The personal connection to this first plot now in place, the episode goes on to reveal Jane’s trauma via some predictably timed flashbacks: Hoyt (Michael Massee) ties her up and tortures her, piercing her palms, stigmata-like; he shuffles and looms over her. Trite as her terror is made in these urky flashbacks, in present-day, Jane is (thank goodness) rather no-nonsense. When she visits Hoyt in prison, he harangues her Hannibal Lecter-style: she gives him what she must (a look at her scarred hands, a chance to comment on her breasts) to gain information, while her rookie partner, a kid named Frost (Lee Thompson Young) intervenes on cue (“That’s enough!”). (This righteous aggression doesn’t quite make up for he poor kid’s tendency to puke whenever he sees a dead body, a tic for which the other guys — but not Jane — rib him mercilessly.)
Jane’s decency and pragmatism are functions of Harmon’s performance. Even when she makes obviously foolish choices, placing herself at risk, the result is not her abjection or need of rescue, but something less dire: she embarrasses herself in front of the FBI guy, Dean (Billy Burke, temporarily escaped from Forks) she wants to impress. Her desire is part predictable turf anxiety (“You fed boys, you like to show up take the bat and the ball”) and also part personal as she and Maura both think Dean’s date material, though, refreshingly, they’re more inclined to talk about it than compete. And Jane’s groundedness serves everyone well, including Maura, called on more than once to utter expository dialogue: “You are deceptively complex,” she complains, “I do not understand you.” Jane has the right answer: “You would if I were a dead body.”

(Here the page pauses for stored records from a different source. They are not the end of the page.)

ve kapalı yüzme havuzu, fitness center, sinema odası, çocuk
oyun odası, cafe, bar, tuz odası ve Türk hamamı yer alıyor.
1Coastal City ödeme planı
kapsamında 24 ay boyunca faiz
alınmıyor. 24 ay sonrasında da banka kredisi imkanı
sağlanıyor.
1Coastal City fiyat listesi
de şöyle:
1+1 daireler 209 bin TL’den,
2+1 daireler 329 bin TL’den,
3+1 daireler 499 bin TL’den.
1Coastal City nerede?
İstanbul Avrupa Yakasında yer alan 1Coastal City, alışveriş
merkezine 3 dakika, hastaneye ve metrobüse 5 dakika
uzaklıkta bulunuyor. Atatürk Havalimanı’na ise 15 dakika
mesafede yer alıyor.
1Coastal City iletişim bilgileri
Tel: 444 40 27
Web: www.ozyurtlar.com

As the show’s title indicates, the girls’ relationship provides an emotional and indirectly political focus, in their commentary on masculine prerogatives and systems. (One killer is ex-military, inspiring Jane to sigh, “We train our best men to be killers and then are surprised when they are.”) The friendship also offers a welcome respite from and filter for the murder cases, which are hardly groundbreaking, at least in the first two episodes. At least the recurring nightmare killer is dispatched early. The second, a seeming return of the Boston Strangler, starts out as a slight homage to the series’ location, but then turns around to offer precious little insight into the serial killer, the city, or the history: a couple of news clips on a laptop show Albert DeSalvo’s perp walk, but no one even mentions the more important stories, concerning media exploitation, local outrage, and cops’ frustrations — and most of all, how all of these exacerbated women’s fears. If we’re going to have another cop show, and one that’s interested in brutal killers and forensics to boot, we might at least hope that the women at its center reshape the assumptions… and the clichés.